### Problem to work on
Return the data word for word. Pictures are to be omitted.

### Provided material
━━━━━━━━━━

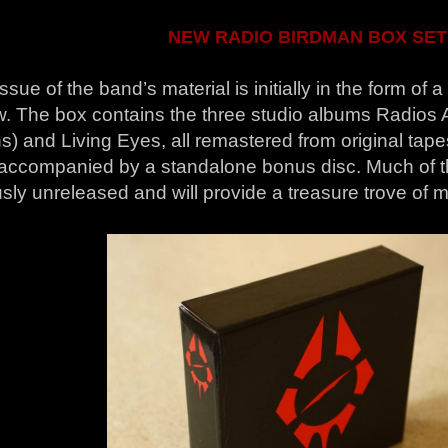
NEW RADIO BIRDMAN BOX SET
ssue of the band’s material is initially in the form of 
w. The box contains the three studio albums Radios 
s) and Living Eyes, all remastered from original tap
e accompanied by a standalone bonus disc. Much of th
sly unreleased and will provide a treasure trove of ma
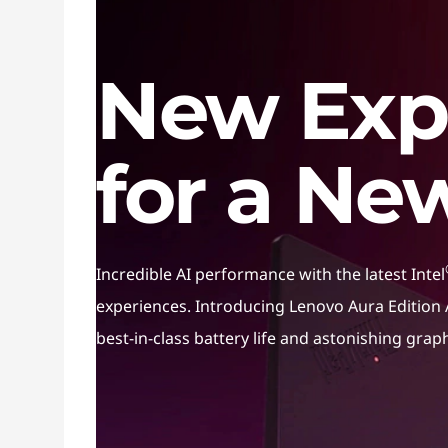
AI PC
New Exp
for a Ne
Incredible AI performance with the latest Intel
experiences. Introducing Lenovo Aura Edition A
best-in-class battery life and astonishing grap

━━━━━━━━━━

### Solution for this task
NEW RADIO BIRDMAN BOX SET
ssue of the band’s material is initially in the form of 
w. The box contains the three studio albums Radios 
s) and Living Eyes, all remastered from original tap
e accompanied by a standalone bonus disc. Much of th
sly unreleased and will provide a treasure trove of ma
AI PC
New Exp
for a Ne
Incredible AI performance with the latest Intel
experiences. Introducing Lenovo Aura Edition A
best-in-class battery life and astonishing grap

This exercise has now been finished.